The following is a chronology and brief history of the Mourmelon Triangle murders.
January 1980
French conscript Patrick Dubois disappears while hitch-hiking near his base at Mourmelon, Champagne. The army calls it desertion and does not investigate.
February 1981
Serge Havet, a conscript, disappears while hitch-hiking to his parents' home in Reims. Havet has only three months more military service and his fiancée is pregnant; the army calls it desertion.
August 1981
Manuel Carvalho and Pascal Sergent, both conscripts at Mourmelon, disappear at two-week intervals, in conditions identical to Dubois and Havet. The army says they deserted.
October 1982
The body of conscript Olivier Donner is discovered near Route Nationale 77 in Champagne, strangled to death. He is the fifth serviceman to go missing in two years.
August 1985
Patrice Denis, a civilian, becomes the sixth young man to vanish in the "Mourmelon Triangle" since 1980. French authorities search fields and woods, dredge ponds and wells. No bodies are found. The gendarmerie asks the army for immediate notification of any further disappearances.
July 1987
The family of conscript Patrick Gache receives a telephone call from one of his buddies seeking news; Gache has been missing since April.
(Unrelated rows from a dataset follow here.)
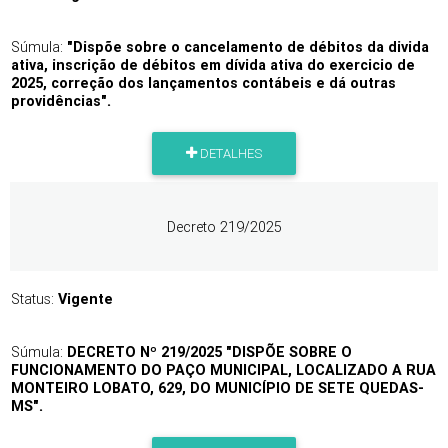
Súmula:
"Dispõe sobre o cancelamento de débitos da divida
ativa, inscrição de débitos em dívida ativa do exercicio de
2025, correção dos lançamentos contábeis e dá outras
providências".
DETALHES
Decreto 219/2025
Status:
Vigente
Súmula:
DECRETO Nº 219/2025 "DISPÕE SOBRE O
FUNCIONAMENTO DO PAÇO MUNICIPAL, LOCALIZADO A RUA
MONTEIRO LOBATO, 629, DO MUNICÍPIO DE SETE QUEDAS-
MS".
Yet the army notified no one, and again alleges desertion.
August 1987
Irishman Trevor O'Keeffe's body is found near Saint-Quentin, 100 kilometres from the "Mourmelon Triangle". His mother Eroline waits in vain for news from the gendarmerie officer who promises to find the killer.
September 1987
Seven and a half years after the first soldier's disappearance, the French army finally warns conscripts not to hitch-hike in the region and provides transport to the train station for weekend leave.
August 1988
Warrant officer Pierre Chanal is arrested and charged with kidnapping and raping Palasz Falvay, a Hungarian student.
October 1990
Chanal is convicted in the Falvay case and sentenced to 10 years in prison. The Mourmelon and O'Keeffe investigations are shelved.
1992
A former waitress from a bar in Mourmelon tells gendarme Jean-Marie Tarbes that Chanal confided in her: "The disappeared - it's me. But they'll have to prove it."
June 1995
Chanal is released on parole and moves in with his sister.
1996 - 1999
Judge Pascal Chapart is the seventh magistrate assigned to the case. He merges the Mourmelon and O'Keeffe files, retrieves "lost" material evidence from storage and demands DNA tests on hair found in Chanal's van in 1988. Scientists obtain positive results for the hair of Denis, Gache and O'Keeffe.
2001 - 2002
Judge Chapart completes his case, charges Chanal with three murders and refers him to an assize court for trial by jury. Chanal files his last possible appeal, on procedural grounds, in May 2002. The appeal is expected to be turned down in December.
2003
Twenty-three years after the first conscript went missing, 16 years after O'Keeffe's murder, Chanal should at last come to trial for three of eight unresolved serial killings. There is insufficient evidence to pursue him for the other five.